这个类十分简单，里面就3个变量，分别是是否开启robots协议，user-agent 那么以及缓存（这个缓存是指最多能缓存的robots.txt的数量，若是超过这个数量，会将最久不用的一个替换）。apache

2.HostDirectives缓存

这个类就是存放robots.txt的类，里面主要存放了disallows和allows （这2个是做者写的RuleSet，稍后说），还有个终止期限，超过这个期限要从新获取对应的robots.txt。多线程

3. RuleSeteclipse

这个类是存放具体的robots规则的，继承了TreeSet，由于TreeSet是按天然排序（这里字符串比较升序排）的，而又要将前缀路径覆盖全部后续的路径（做者思虑真周密啊），好比a/b覆盖a/b/c。但其实这样的话a/b/c1会覆盖a/b/c12，所以其实也有点小缺陷。附上源码：maven

public boolean add(String str) {
    SortedSet<String> sub = headSet(str);
    if (!sub.isEmpty() && str.startsWith(sub.last())) {
      // no need to add; prefix is already present
      return false;
    }
    boolean retVal = super.add(str);
    sub = tailSet(str + "\0");
    while (!sub.isEmpty() && sub.first().startsWith(str)) {
      // remove redundant entries
      sub.remove(sub.first());
    }
    return retVal;
  }

4. RobotstxtParser

顾名思义，就是将Robots.txt解析成HostDirectives，这里只有一个静态方法parse。这里对每一行进行解析，首先对于协议指定的user-agent，若是包括咱们本身的user-agent，则下面的disallow或者allow才加入规则中。
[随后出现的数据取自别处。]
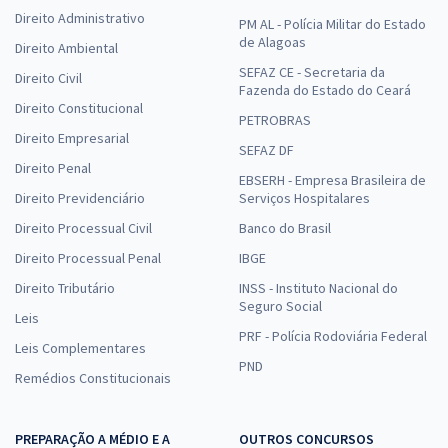
Direito Administrativo
PM AL - Polícia Militar do Estado
de Alagoas
Direito Ambiental
SEFAZ CE - Secretaria da
Direito Civil
Fazenda do Estado do Ceará
Direito Constitucional
PETROBRAS
Direito Empresarial
SEFAZ DF
Direito Penal
EBSERH - Empresa Brasileira de
Direito Previdenciário
Serviços Hospitalares
Direito Processual Civil
Banco do Brasil
Direito Processual Penal
IBGE
Direito Tributário
INSS - Instituto Nacional do
Seguro Social
Leis
PRF - Polícia Rodoviária Federal
Leis Complementares
PND
Remédios Constitucionais
PREPARAÇÃO A MÉDIO E A
OUTROS CONCURSOS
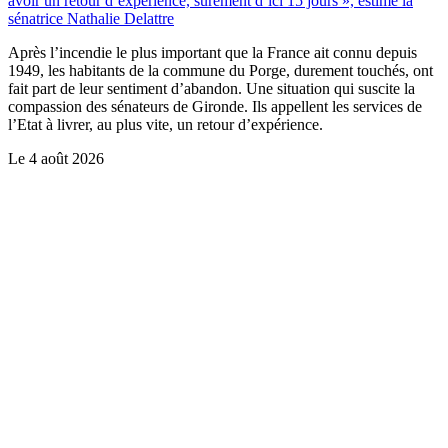
avoir un retour d’expérience, sûrement d’ici 15 jours », estime la
sénatrice Nathalie Delattre
Après l’incendie le plus important que la France ait connu depuis
1949, les habitants de la commune du Porge, durement touchés, ont
fait part de leur sentiment d’abandon. Une situation qui suscite la
compassion des sénateurs de Gironde. Ils appellent les services de
l’Etat à livrer, au plus vite, un retour d’expérience.
Le
4 août 2026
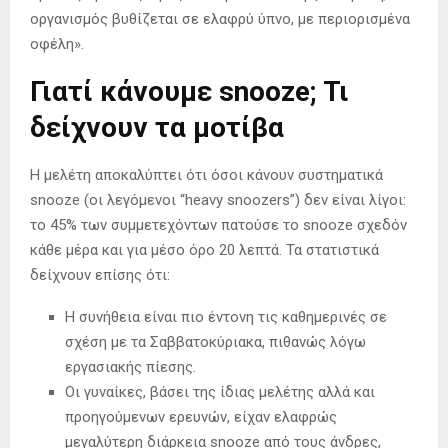
οργανισμός βυθίζεται σε ελαφρύ ύπνο, με περιορισμένα
οφέλη».
Γιατί κάνουμε snooze; Τι
δείχνουν τα μοτίβα
Η μελέτη αποκαλύπτει ότι όσοι κάνουν συστηματικά
snooze (οι λεγόμενοι “heavy snoozers”) δεν είναι λίγοι:
το 45% των συμμετεχόντων πατούσε το snooze σχεδόν
κάθε μέρα και για μέσο όρο 20 λεπτά. Τα στατιστικά
δείχνουν επίσης ότι:
Η συνήθεια είναι πιο έντονη τις καθημερινές σε
σχέση με τα Σαββατοκύριακα, πιθανώς λόγω
εργασιακής πίεσης.
Οι γυναίκες, βάσει της ίδιας μελέτης αλλά και
προηγούμενων ερευνών, είχαν ελαφρώς
μεγαλύτερη διάρκεια snooze από τους άνδρες,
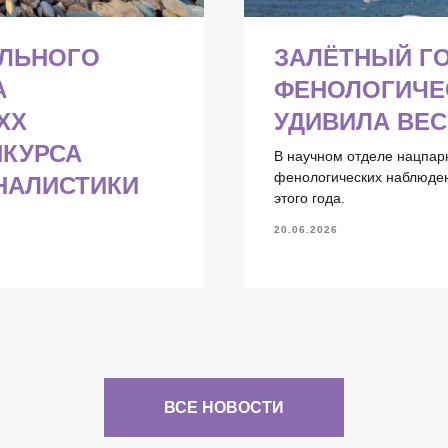
АЛЬНОГО
ЗАЛЁТНЫЙ ГО
А
ФЕНОЛОГИЧЕС
XX
УДИВИЛА ВЕС
НКУРСА
В научном отделе нацпарк
фенологических наблюден
НАЛИСТИКИ
этого года.
20.06.2026
ВСЕ НОВОСТИ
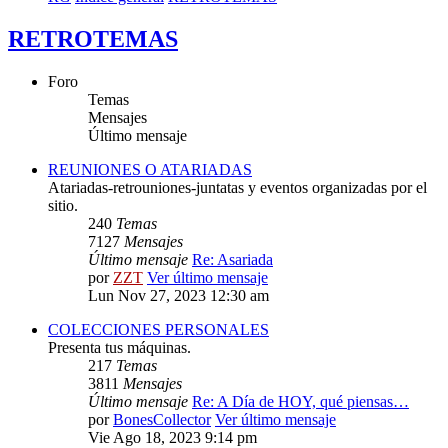
RETROTEMAS
Foro
Temas
Mensajes
Último mensaje
REUNIONES O ATARIADAS
Atariadas-retrouniones-juntatas y eventos organizadas por el
sitio.
240
Temas
7127
Mensajes
Último mensaje
Re: Asariada
por
ZZT
Ver último mensaje
Lun Nov 27, 2023 12:30 am
COLECCIONES PERSONALES
Presenta tus máquinas.
217
Temas
3811
Mensajes
Último mensaje
Re: A Día de HOY, qué piensas…
por
BonesCollector
Ver último mensaje
Vie Ago 18, 2023 9:14 pm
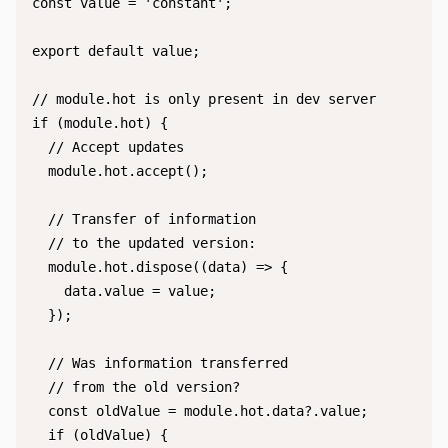
const value = 'constant';

export default value;

// module.hot is only present in dev server

if (module.hot) {

  // Accept updates

  module.hot.accept();

  // Transfer of information

  // to the updated version:

  module.hot.dispose((data) => {

    data.value = value;

  });

  // Was information transferred

  // from the old version?

  const oldValue = module.hot.data?.value;

  if (oldValue) {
具体是如何解析的有兴趣本身看源码吧。

不过这一块代码不是很清楚。

int commentIndex = line.indexOf('#');
      if (commentIndex > -1) {
        line = line.substring(0, commentIndex);
      }

      // remove any html markup
      line = line.replaceAll("<[^>]+>", "");

但愿有小伙伴指教下。

5.RobotstxtServer

这是Robots的主类，有个对外的方法。

public boolean allows(WebURL webURL) {
    if (config.isEnabled()) {
      try {
        URL url = new URL(webURL.getURL());
        String host = getHost(url);
        String path = url.getPath();

        HostDirectives directives = host2directivesCache.get(host);

        if ((directives != null) && directives.needsRefetch()) {
          synchronized (host2directivesCache) {
            host2directivesCache.remove(host);
            //这里用双重锁更合适，否则可能会remove异常
            directives = null;
          }
        }

        if (directives == null) {
          directives = fetchDirectives(url);
        }

        return directives.allows(path);
      } catch (MalformedURLException e) {
        logger.error("Bad URL in Robots.txt: " + webURL.getURL(), e);
      }
    }

    return true;
  }

代码很清晰，就是首先获取HostDirectives，（若是必要的话解析robots.txt），而后判断是否容许。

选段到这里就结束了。